The situation for MA theses was slightly different from that of journal articles, though research was moving forward here too. These authors were somewhat hesitant to cite recently completed theses, preferring those produced at least three years previously, which they could be sure, had been adopted by the academic community and become established. It was also noticeable that material produced in 1996 was cited by numerous MA authors in all subsequent years, suggesting that some very influential work was produced in that year. Detailed analysis revealed that work to be Ru Mingli’s (1996) thesis Interpreting quality and the role of the interpreter from the perspective of users, which was produced under the supervision of Chen Yongyu. It should be noted, however, that MA thesis authors cited their predecessors’ work far less often than the authors of research papers did theirs: in 2010, for example, research papers produced in 2008 were cited no fewer than 148 times; the same figure for MA theses was a mere 22. There are two possible reasons for this phenomenon. Firstly, a number of researchers (Lawrence, 2001; Harnad & Brody, 2004; Hajjem, Harnad & Gingras, 2005) have identified that open-access articles receive a substantially higher number of citations than those that require a subscription—this is true across many disciplines including computer science, physics, sociology and psychology. Proceeding from their findings, it is reasonable to speculate that the difficulty—and expense—of obtaining access has contributed to the significantly lower number of CIS theses being cited in comparison to research papers. Secondly, in the academic world MA theses are generally considered to be of lower quality than research papers, which have gone through rigorous peer review.

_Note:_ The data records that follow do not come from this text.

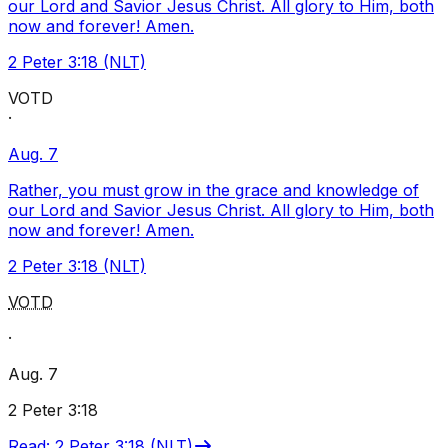
our Lord and Savior Jesus Christ. All glory to Him, both
now and forever! Amen.
2 Peter 3:18 (NLT)
VOTD
·
Aug. 7
Rather, you must grow in the grace and knowledge of
our Lord and Savior Jesus Christ. All glory to Him, both
now and forever! Amen.
2 Peter 3:18 (NLT)
VOTD
·
Aug. 7
2 Peter 3:18
Read
:
2 Peter 3:18 (NLT)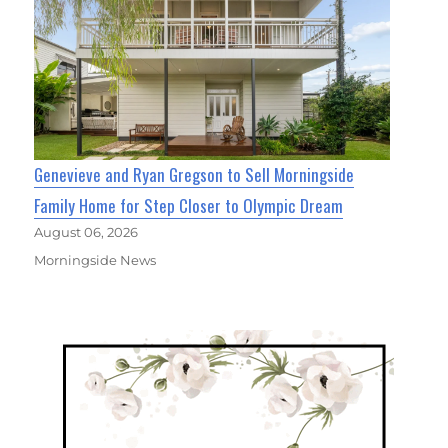
Genevieve and Ryan Gregson to Sell Morningside
Family Home for Step Closer to Olympic Dream
August 06, 2026
Morningside News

Given that the total number of doctoral dissertations was only 32, little in the way of trends was observable. It should be noted, however, that a particular doctoral dissertation produced in 2008 was consistently quoted by later PhD authors in the period 2010–13—this was Gong Longsheng’s (2008) An analytical study of the application of Adaptation Theory in interpreting, written under the supervision of Dai Weidong. Gong is such a well-established and visible academic within the CIS community,⁶ that it is hardly surprising that his work might attract a large number of incoming citations.

To conclude, two null hypotheses were both visually and statistically rejected: research stagnation and perfect research flow. To perform those tests two models corresponding to each of the hypotheses, and a third, the Varying Coefficient Model, were constructed. The three were tested to see how well they fit the CIS citation data. Both hypotheses were rejected, because the first two models performed poorly in comparison with the VCM model. Analysis of the citations yielded enough evidence to say that this field is going forward, though not at a uniform pace.